One caveat: Even if strategists feel good about the market as a whole, there’s room for shares in certain sectors to underperform. Tech stocks struggled on Tuesday as investors took notice of the rapid uptick in US Treasury yields. The benchmark 10-year yield has shot up more than 10% in just a few days.
Yields are spiking because interest rates are expected to increase as a means of reining in inflation. That in turn could ding future earnings for high-growth companies, making them less attractive investments.

OPEC and allies will pump more oil … if they can

The Organization of the Petroleum Exporting Countries and allies including Russia have decided to move ahead with a planned increase in oil output for February.
But pumping more crude could become increasingly difficult given constraints on production, analysts warn.
OPEC and its allies agree to keep pumping more oilOPEC and its allies agree to keep pumping more oil
Back up: The coalition has raised its output target each month since August by 400,000 barrels per day to meet a surge in demand driven by the global economic recovery from the pandemic.
That’s helped keep a lid on the price of oil, which is trading near $80 per barrel globally and $77 per barrel in the United States.
But an increase of that size is starting to look aspirational, complicating the price outlook, according to UBS strategist Giovanni Staunovo.
“With several OPEC+ countries already struggling to increase production, the effective increase may be considerably less,” he said in a note to clients.
See here: Staunovo emphasized that Azerbaijan, Angola, Congo and Nigeria have had problems boosting production in recent months and “have likely already hit their production capacity.”
Russia’s production in December was flat compared to the previous month. And while Saudi Arabia is permitted to pump almost 10.3 million barrels per day in February, that’s pushing the upper limit of what the kingdom generally churns out.
These limits on supply could keep oil prices elevated in 2022, Staunovo said.
As global demand for oil rockets even higher in the second half of the year, Paul Sheldon, an advisor at S&P Global Platts, sees an “uncomfortably thin market buffer” developing. That may make oil prices more vulnerable to political developments that could limit fresh supply, such as friction in Iran nuclear talks.

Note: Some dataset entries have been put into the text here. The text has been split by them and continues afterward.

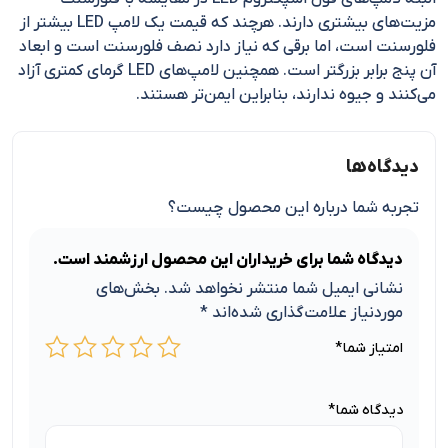
مزیت‌های بیشتری دارند. هرچند که قیمت یک لامپ LED بیشتر از
فلورسنت است، اما برقی که نیاز دارد نصف فلورسنت است و ابعاد
آن پنج برابر بزرگتر است. همچنین لامپ‌های LED گرمای کمتری آزاد
می‌کنند و جیوه ندارند، بنابراین ایمن‌تر هستند.
دیدگاه‌ها
تجربه شما درباره این محصول چیست؟
دیدگاه شما برای خریداران این محصول ارزشمند است.
نشانی ایمیل شما منتشر نخواهد شد.
بخش‌های
موردنیاز علامت‌گذاری شده‌اند
*
امتیاز شما
*
دیدگاه شما
*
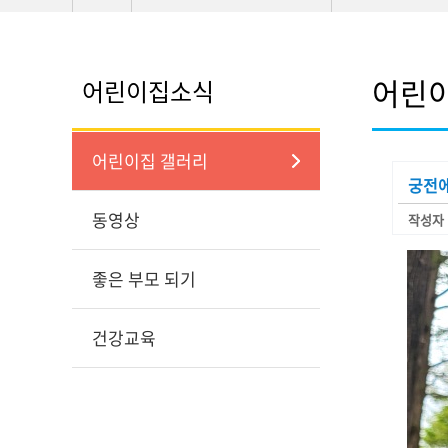
어린
어린이집소식
어린이집 갤러리
궁전
동영상
작성자 
좋은 부모 되기
건강교육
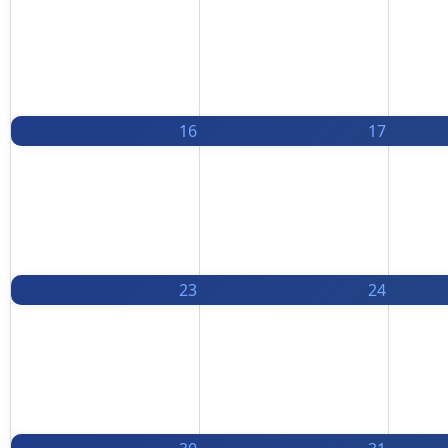
16
17
23
24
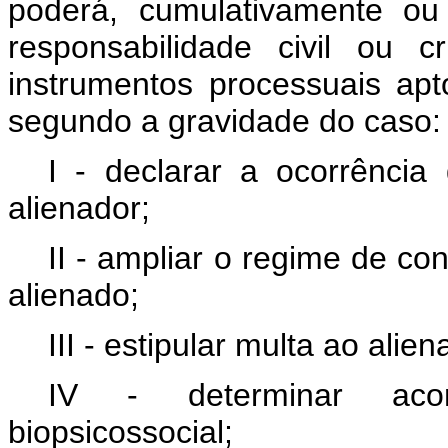
poderá, cumulativamente ou
responsabilidade civil ou 
instrumentos processuais apto
segundo a gravidade do caso
I - declarar a ocorrência
alienador;
II - ampliar o regime de con
alienado;
III - estipular multa ao alie
IV - determinar acom
biopsicossocial;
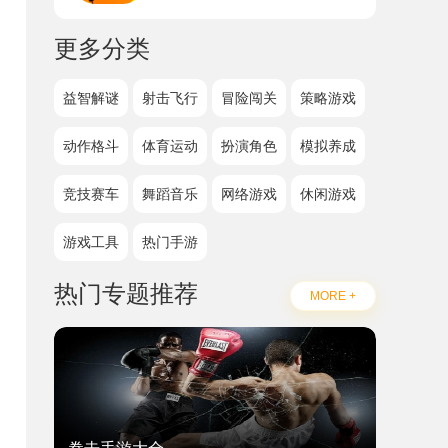
更多分类
益智解谜
射击飞行
冒险闯关
策略游戏
动作格斗
体育运动
扮演角色
模拟养成
竞技赛车
舞蹈音乐
网络游戏
休闲游戏
游戏工具
热门手游
热门专题推荐
MORE +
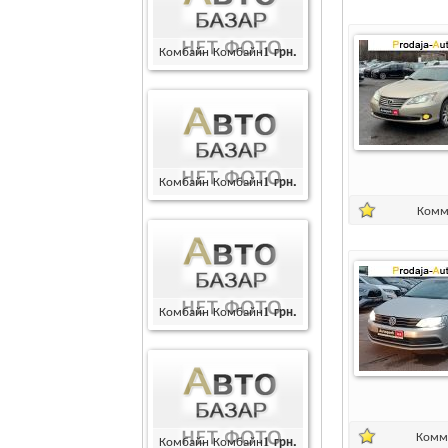
Комбайн Комбайн
1
грн.
Комбайн Комбайн
1
грн.
Комм
Комбайн Комбайн
1
грн.
Комм
Комбайн Комбайн
1
грн.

Biden’s $1 billion bet to make beef cheaper

This week, the Biden administration offered a solution to surging meat prices: an investment of $1 billion to boost competition in the industry and a promise to ramp up regulation and enforcement of anti-competition laws.
But some experts say the move is unlikely to offer immediate relief at the grocery store, my CNN Business colleagues Danielle Wiener-Bronner and Matt Egan report.
The administration’s investment is designed to spark competition in the meat processing industry, which is dominated by a small number of massive companies. The White House argues that the concentration in the sector is chiefly responsible for higher prices for consumers.
It’s true that the vast majority of the meat processing market is controlled by a few players. But that’s been the case for decades, said James Mitchell, an expert in agricultural economics at the University of Arkansas.
“It’s been about the same for the last 20 years,” he said, arguing that consumers would have noticed price spikes well before 2020 if the highly concentrated industry was to blame.
Instead, Mitchell said, recent price spikes are largely the result of the same pressures contributing to inflation in other sectors: labor shortages and supply chain issues. Beef prices in November were up 20.9% from a year earlier, according to US data.
The recipients of the White House’s investment “are still going to face the same labor issues,” he added. “So that’s not necessarily going to change or fix the cost issue that consumers are facing.”
The ADP employment report arrives at 8:15 a.m. ET and will tee up official US jobs data for December coming Friday.
Also today: Minutes from the Fed’s latest meeting post at 2 p.m. ET.
Coming tomorrow: Will weekly US jobless claims hold near a 52-year low?